10 Things I Learned from The Dark Arts panel at the London Book Fair
By Sarah Clare
Posted on April 23, 2015 in Books with tags Writing Advice, Young Adult
At this year’s London Book Fair I went along to the panel on Writing Fantasy and Horror for Young Adults. In a discussion chaired by Total Film magazine’s acting editor Rosie Fletcher, fantasy authors Sally Green (Half Bad), Joshua Winning (The Sentinel Trilogy), Liz de Jäger (Banished), Tom Huddlestone (The Waking World) and Zoe Marriott (The Swan Kingdom) explored the complexities of writing for young adults and why teen issues go hand in hand with darkly magical stories. Here’s what I learnt:
- Be true to your characters. This point made by Sally Green is obvious, but sometimes as a writer the inner-editor gets in the way and you need to be reminded that your characters (almost) always know best. Green was asked about some of the more violent scenes in Half Bad and she openly admitted that she took her characters to some dark places, physically and mentally. But wasn’t worried it was ‘too much’. Instead, she asked herself what would her characters actually do in the given situation? You have to trust them to lead the narrative.
- Don’t censor yourself… Not with anyone else’s guidelines at least. This is more prevalent in the early stages of creation; the story must be allowed to develop as it wants to, regardless of which path it might choose. Use your own moral compass and common sense as a marker and worry about appropriateness later.
- Sometimes you just need a bear. Sure, fantasy doesn’t have to be all doom and gloom and death and wrongness. Zoe Marriott emphasised how just one moment of horror or tragedy can have more of an impact than slasher depravity page by page. Tom Huddleston spoke about how he was urged by his editor to add a little more violence. Enter the bear; a shocking moment of violence (with life altering effects for the characters) sorted.
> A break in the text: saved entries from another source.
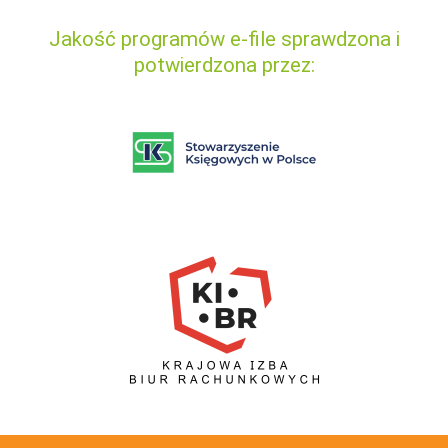
Jakość programów e-file sprawdzona i
potwierdzona przez: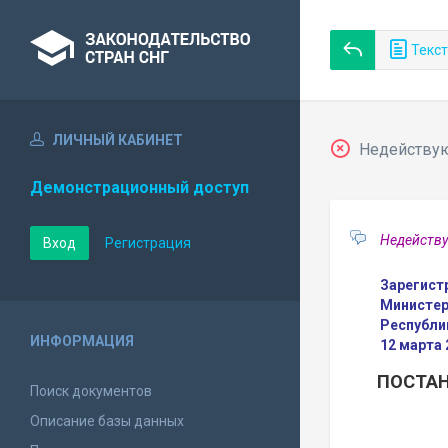
Текст
ЛИЧНЫЙ КАБИНЕТ
Недействующ
Демонстрационный доступ
Недейству
Вход
Регистрация
Зарегист
Министер
Республи
ИНФОРМАЦИЯ
12 марта
ПОСТАН
Поиск документов
Описание базы данных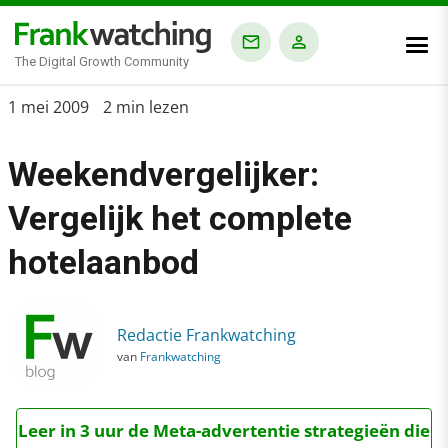
The Digital Growth Community
Home
1 mei 2009
2 min lezen
›
Weekendvergelijker:
Blog
›
Vergelijk het complete
Weekendvergelijker: Vergelijk het complete hotelaanbod
hotelaanbod
Redactie Frankwatching
van
Frankwatching
Leer in 3 uur de Meta-advertentie strategieën die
- Violence can be gratuitous, but what’s the point? Violence for violence sake is going to be questioned. As above, it can be a small moment, but it needs to aid character development, or plot. Random acts of violence don’t happen, there’s always more to the story, there’s always motivation.
- If at first you don’t succeed… re-write your whole book! Ha! Maybe not, but after having Half Bad queries rejected, Sally Green took a brave decision to rewrite the whole novel from a different perspective. Boom. Accepted. You have to have faith in your story, and in your self.
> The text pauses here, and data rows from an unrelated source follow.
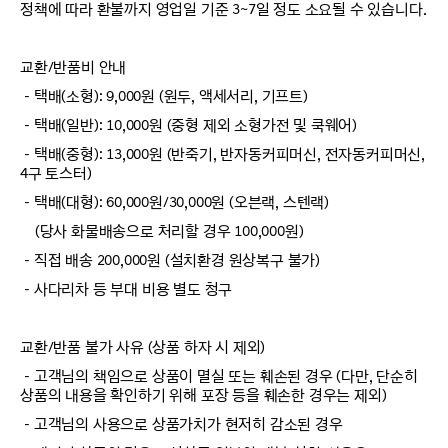
정책에 따라 환불까지 영업일 기준 3~7일 정도 소요될 수 있습니다.
교환/반품비 안내
－택배(소형): 9,000원 (원두, 액세서리, 기프트)
－택배(일반): 10,000원 (중형 제외 소형가전 및 쿡웨어)
－택배(중형): 13,000원 (반죽기, 반자동커피머신, 전자동커피머신,
4구 토스터)
－택배(대형): 60,000원/30,000원 (오븐랙, 스텐랙)
(당사 화물배송으로 처리할 경우 100,000원)
－직접 배송 200,000원 (설치환경 원상복구 불가)
－사다리차 등 부대 비용 별도 청구
교환/반품 불가 사유 (상품 하자 시 제외)
－고객님의 책임으로 상품이 멸실 또는 훼손된 경우 (다만, 단순히
상품의 내용을 확인하기 위해 포장 등을 훼손한 경우는 제외)
－고객님의 사용으로 상품가치가 현저히 감소된 경우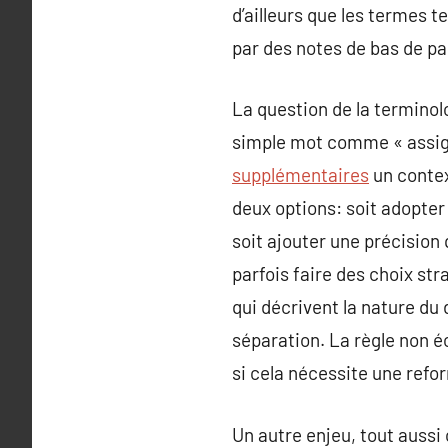
d’ailleurs que les termes t
par des notes de bas de pa
La question de la terminol
simple mot comme « assign
supplémentaires
un contex
deux options: soit adopter
soit ajouter une précision q
parfois faire des choix st
qui décrivent la nature du 
séparation. La règle non éc
si cela nécessite une refo
Un autre enjeu, tout aussi 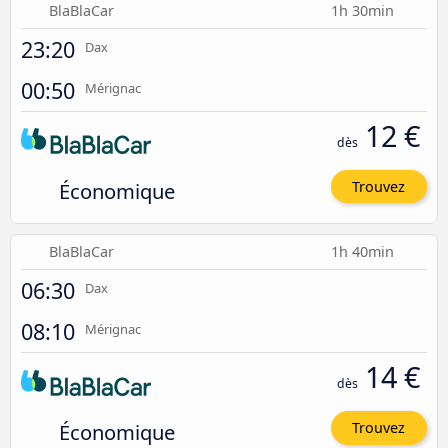
BlaBlaCar
1h 30min
23:20
Dax
00:50
Mérignac
12 €
dès
Économique
Trouvez
BlaBlaCar
1h 40min
06:30
Dax
08:10
Mérignac
14 €
dès
Économique
Trouvez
- ‘Real issues effect real teenagers’. Zoe Marriot talked about the darker themes YA fiction can tackle and the controversy it can attract. But these kinds of stories are important in offering an education, an understanding, but most importantly; hope.
- ‘Below the waist, forget about it’. They talked about sex. C.J. Daugherty would rather leave it to the reader’s imagination, rather than a one page sex scene becoming all that is talked about out of a whole novel. Sexuality can be an important part of a story, or it can detract from the key themes. It comes down to personal preference, but including a steamy scene between characters could come up against more retaliation than a hack and slash bloodbath.
- Fantasy is freedom. Writing fantasy allows you to create beautiful, astonishing worlds; glorious and glittering to pit against the horror and angst being experienced by the character.
- The YA readership should never be underestimated. Coddling, sugar coating or trying too hard to be ‘cool’ isn’t going to wash with such an intelligent and keyed in target readership. Write however feels natural; forcing it will result in a flop.
- Writing with a full time job is doable. Several of the panellists penned their first books while still maintaining full time employment on the side. It was a very real and honest discussion about determination and making time. If you want to write, you will write and these horrible-fantastic worlds we create offer us as much of an escape as anything else.